Du docteur Aubé
à Franklin Grout
Mon cher Franklin,
Mon pavillon d’Étretat étant à 100 mètres de celui de Maupassant, j’ai eu bien fréquemment l’occasion de le voir ou de causer avec lui de l’état de sa santé.
Fils d’une mère atteinte toute sa vie de la maladie dite de Graves le fameux médecin de Dublin, ce sont les yeux qui ont commencé à le tourmenter. Madame Camentron et ma femme étant elles-mêmes exophtalmiques je suis très au courant de cette maladie et lui expliquais à sa grande stupéfaction tout ce qu’il devait éprouver et éprouverait par la suite.

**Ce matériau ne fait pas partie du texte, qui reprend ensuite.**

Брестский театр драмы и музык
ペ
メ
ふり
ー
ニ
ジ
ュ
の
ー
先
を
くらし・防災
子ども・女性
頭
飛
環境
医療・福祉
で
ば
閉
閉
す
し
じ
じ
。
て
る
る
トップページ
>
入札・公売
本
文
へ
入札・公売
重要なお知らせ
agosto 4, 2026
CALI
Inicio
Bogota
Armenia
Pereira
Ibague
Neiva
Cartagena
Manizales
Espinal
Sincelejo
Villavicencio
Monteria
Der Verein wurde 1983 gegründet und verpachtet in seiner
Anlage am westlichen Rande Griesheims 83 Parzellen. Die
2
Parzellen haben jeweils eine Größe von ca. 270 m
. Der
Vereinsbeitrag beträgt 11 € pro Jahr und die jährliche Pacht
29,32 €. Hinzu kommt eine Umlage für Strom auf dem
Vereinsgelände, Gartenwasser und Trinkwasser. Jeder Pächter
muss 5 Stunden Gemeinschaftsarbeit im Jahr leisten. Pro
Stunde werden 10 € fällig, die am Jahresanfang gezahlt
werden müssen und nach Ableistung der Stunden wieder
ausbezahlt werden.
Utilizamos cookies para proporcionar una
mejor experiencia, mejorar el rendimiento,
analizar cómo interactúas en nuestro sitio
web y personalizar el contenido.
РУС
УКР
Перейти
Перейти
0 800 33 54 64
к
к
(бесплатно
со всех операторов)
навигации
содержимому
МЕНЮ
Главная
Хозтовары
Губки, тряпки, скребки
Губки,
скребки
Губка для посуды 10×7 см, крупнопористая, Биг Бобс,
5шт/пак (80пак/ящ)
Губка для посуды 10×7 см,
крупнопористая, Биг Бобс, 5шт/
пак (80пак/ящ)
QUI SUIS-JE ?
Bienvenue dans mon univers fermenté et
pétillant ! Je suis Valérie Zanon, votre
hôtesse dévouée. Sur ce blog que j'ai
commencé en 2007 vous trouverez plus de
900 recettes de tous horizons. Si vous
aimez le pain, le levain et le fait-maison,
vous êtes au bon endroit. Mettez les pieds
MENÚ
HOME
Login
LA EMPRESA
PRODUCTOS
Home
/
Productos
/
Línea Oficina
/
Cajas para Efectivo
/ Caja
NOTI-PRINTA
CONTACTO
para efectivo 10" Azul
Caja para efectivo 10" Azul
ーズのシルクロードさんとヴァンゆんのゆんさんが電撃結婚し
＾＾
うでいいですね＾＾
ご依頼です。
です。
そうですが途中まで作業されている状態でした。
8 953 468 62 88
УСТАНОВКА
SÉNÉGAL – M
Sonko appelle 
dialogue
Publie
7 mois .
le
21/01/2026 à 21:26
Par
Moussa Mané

Il en conçut même contre ceux qui n’avaient pas porté le diagnostic une certaine animosité dont un de ses romans est un peu l’écho
1.
Au lieu de modifier sa vie dans le calme et le repos il n’a fait depuis cette époque que se surmener moralement et physiquement. Bref son grand sympathique
2 fait aussi mal sa fonction qu’il est possible de se l’imaginer. Si au lieu de perdre un peu de sang il en avait perdu un litre j’estime qu’il aurait fait un grand pas vers la guérison.

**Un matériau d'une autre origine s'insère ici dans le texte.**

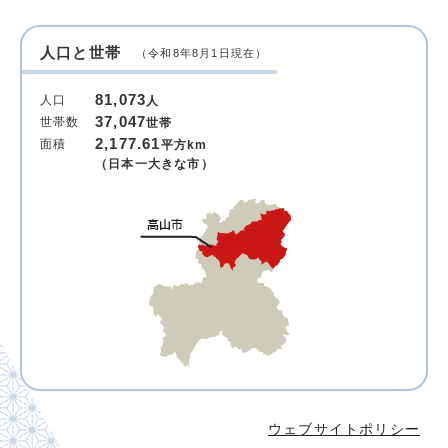
人口と世帯
（令和8年8月1日現在）
81,073
人口
人
37,047
世帯数
世帯
2,177.61
面積
平方km
（日本一大きな市）
ウェブサイトポリシー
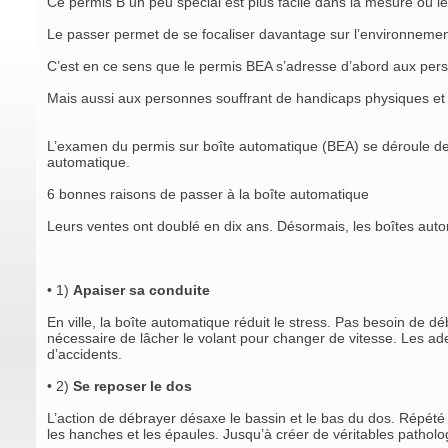
Ce permis B un peu spécial est plus facile dans la mesure où l
Le passer permet de se focaliser davantage sur l’environnement
C’est en ce sens que le permis BEA s’adresse d’abord aux perso
Mais aussi aux personnes souffrant de handicaps physiques et 
L’examen du permis sur boîte automatique (BEA) se déroule de 
automatique.
6 bonnes raisons de passer à la boîte automatique
Leurs ventes ont doublé en dix ans. Désormais, les boîtes autom
• 1)
Apaiser sa conduite
En ville, la boîte automatique réduit le stress. Pas besoin de déb
nécessaire de lâcher le volant pour changer de vitesse. Les ad
d’accidents.
• 2)
Se reposer le dos
L’action de débrayer désaxe le bassin et le bas du dos. Répété 
les hanches et les épaules. Jusqu’à créer de véritables pathol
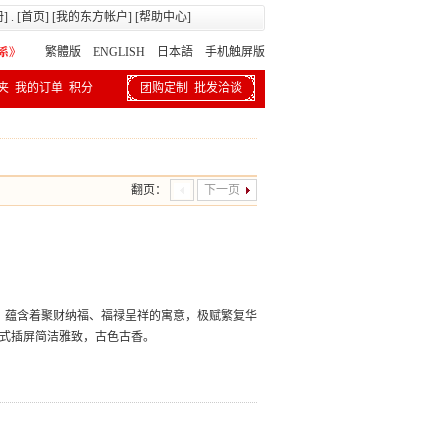
册
] . [
首页
] [
我的东方帐户
] [
帮助中心
]
繁體版
ENGLISH 日本語
手机触屏版
夹
我的订单
积分
团购定制
批发洽谈
翻页：
下一页
，蕴含着聚财纳福、福禄呈祥的寓意，极赋繁复华
中式插屏简洁雅致，古色古香。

La saignée du pied avec des douches au maximum de pression sont ce qui m’a réussi le mieux pour ma femme. Elle entrait à la douche chez Battentuis avec 125 pulsations et sortait 10 minutes après avec 80 à 85.

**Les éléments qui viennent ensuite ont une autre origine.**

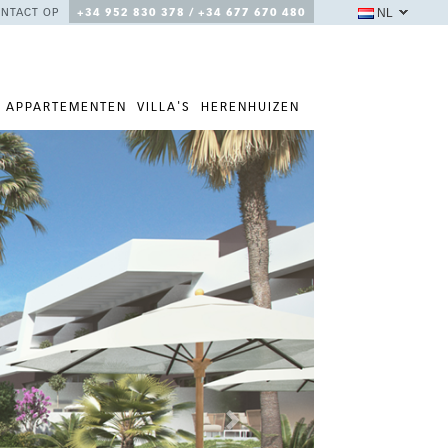
NL
NTACT OP
+34 952 830 378 / +34 677 670 480
APPARTEMENTEN
VILLA'S
HERENHUIZEN
Next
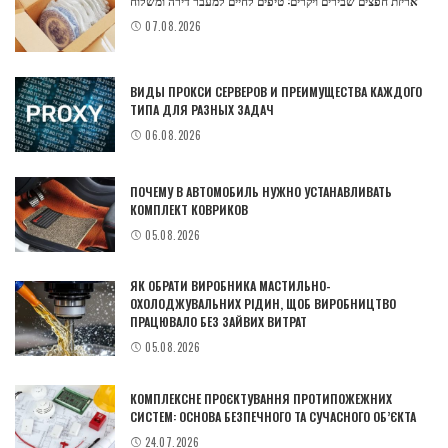
אריזת חפצים שבירים ויקרים: טיפים לחיים למעבר דירה ומשלוח
07.08.2026
ВИДЫ ПРОКСИ СЕРВЕРОВ И ПРЕИМУЩЕСТВА КАЖДОГО
ТИПА ДЛЯ РАЗНЫХ ЗАДАЧ
06.08.2026
ПОЧЕМУ В АВТОМОБИЛЬ НУЖНО УСТАНАВЛИВАТЬ
КОМПЛЕКТ КОВРИКОВ
05.08.2026
ЯК ОБРАТИ ВИРОБНИКА МАСТИЛЬНО-
ОХОЛОДЖУВАЛЬНИХ РІДИН, ЩОБ ВИРОБНИЦТВО
ПРАЦЮВАЛО БЕЗ ЗАЙВИХ ВИТРАТ
05.08.2026
КОМПЛЕКСНЕ ПРОЄКТУВАННЯ ПРОТИПОЖЕЖНИХ
СИСТЕМ: ОСНОВА БЕЗПЕЧНОГО ТА СУЧАСНОГО ОБ’ЄКТА
24.07.2026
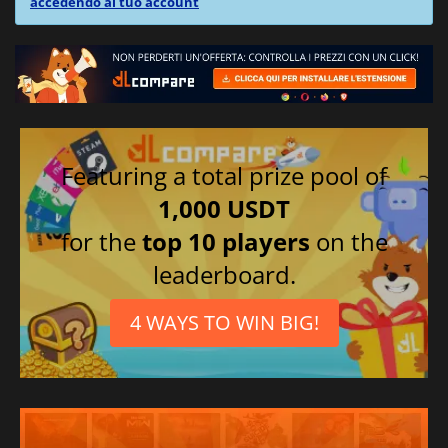
accedendo al tuo account
Featuring a total prize pool of
1,000 USDT
for the
top 10 players
on the
leaderboard.
4 WAYS TO WIN BIG!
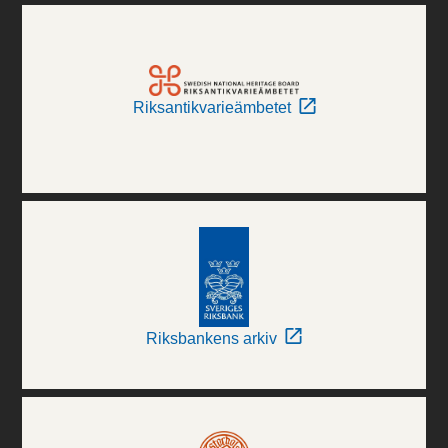
Riksantikvarieämbetet
Riksbankens arkiv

Dans cette maladie le sang arrive bien aux capillaires mais ne s’en retourne pas au cœur ce qui cause un affolement de cet organe.
Il est donc justiciable de la saignée des douches et du bromure de potassium et de l’eau de laurier cerise à haute dose. Voilà la cuisine dont je me suis toujours admirablement trouvé pour ma femme. C’est donc un malade et non un aliéné.
Je vous serre bien amicalement la main.